[Stored data]

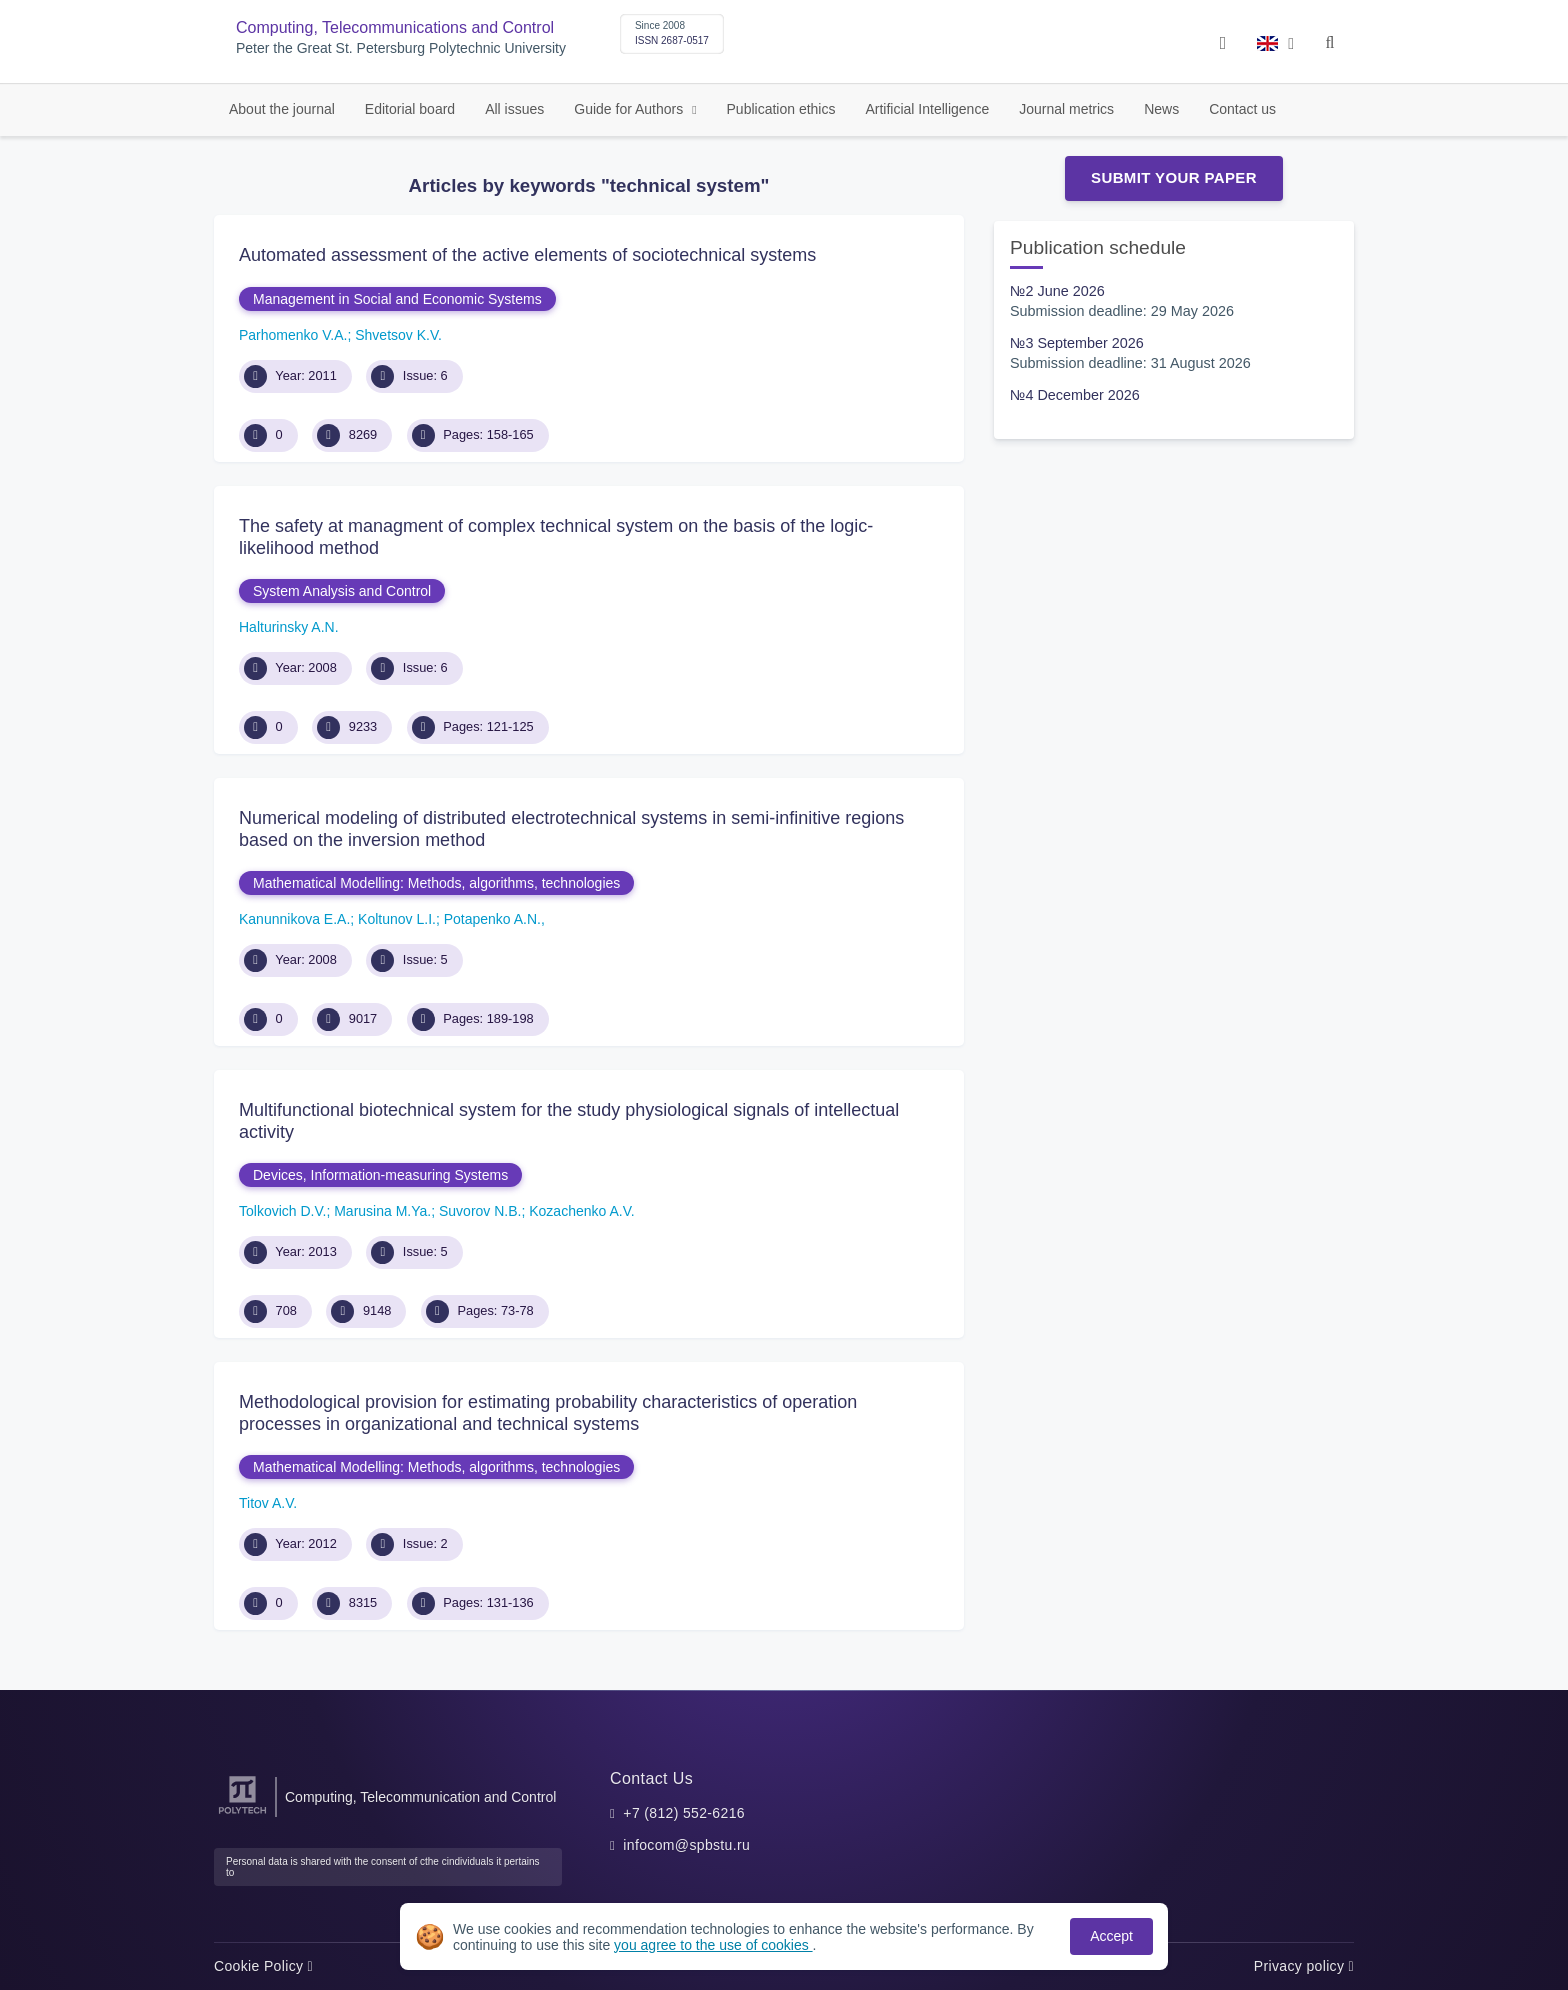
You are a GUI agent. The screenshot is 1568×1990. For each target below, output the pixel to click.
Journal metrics (1066, 109)
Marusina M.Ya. (382, 1211)
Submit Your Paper (1174, 177)
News (1161, 109)
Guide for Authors (630, 109)
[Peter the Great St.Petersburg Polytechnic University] (242, 1814)
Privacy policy (1304, 1966)
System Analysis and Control (342, 591)
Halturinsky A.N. (289, 627)
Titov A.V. (268, 1503)
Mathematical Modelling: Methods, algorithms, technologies (436, 883)
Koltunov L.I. (397, 919)
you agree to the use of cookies (713, 1945)
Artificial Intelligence (927, 109)
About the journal (282, 109)
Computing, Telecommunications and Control (395, 27)
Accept (1111, 1936)
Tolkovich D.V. (282, 1211)
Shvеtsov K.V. (398, 335)
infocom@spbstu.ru (686, 1845)
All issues (514, 109)
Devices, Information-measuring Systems (380, 1175)
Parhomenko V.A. (293, 335)
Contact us (1242, 109)
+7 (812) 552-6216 (684, 1813)
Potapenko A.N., (494, 919)
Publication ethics (781, 109)
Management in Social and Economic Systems (397, 299)
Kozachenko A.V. (581, 1211)
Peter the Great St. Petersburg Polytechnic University (401, 48)
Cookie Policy (263, 1966)
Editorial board (410, 109)
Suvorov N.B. (480, 1211)
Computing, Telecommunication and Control (420, 1797)
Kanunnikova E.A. (294, 919)
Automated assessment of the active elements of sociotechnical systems (527, 255)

## AIM OF THE TASK
Reproduce the records above from their first line to the line bearing "infocom@spbstu.ru (686, 1845)", both ends included, leaving every picture out.

## RESPONSE AREA
You are a GUI agent. The screenshot is 1568×1990. For each target below, output the pixel to click.
Journal metrics (1066, 109)
Marusina M.Ya. (382, 1211)
Submit Your Paper (1174, 177)
News (1161, 109)
Guide for Authors (630, 109)
[Peter the Great St.Petersburg Polytechnic University] (242, 1814)
Privacy policy (1304, 1966)
System Analysis and Control (342, 591)
Halturinsky A.N. (289, 627)
Titov A.V. (268, 1503)
Mathematical Modelling: Methods, algorithms, technologies (436, 883)
Koltunov L.I. (397, 919)
you agree to the use of cookies (713, 1945)
Artificial Intelligence (927, 109)
About the journal (282, 109)
Computing, Telecommunications and Control (395, 27)
Accept (1111, 1936)
Tolkovich D.V. (282, 1211)
Shvеtsov K.V. (398, 335)
infocom@spbstu.ru (686, 1845)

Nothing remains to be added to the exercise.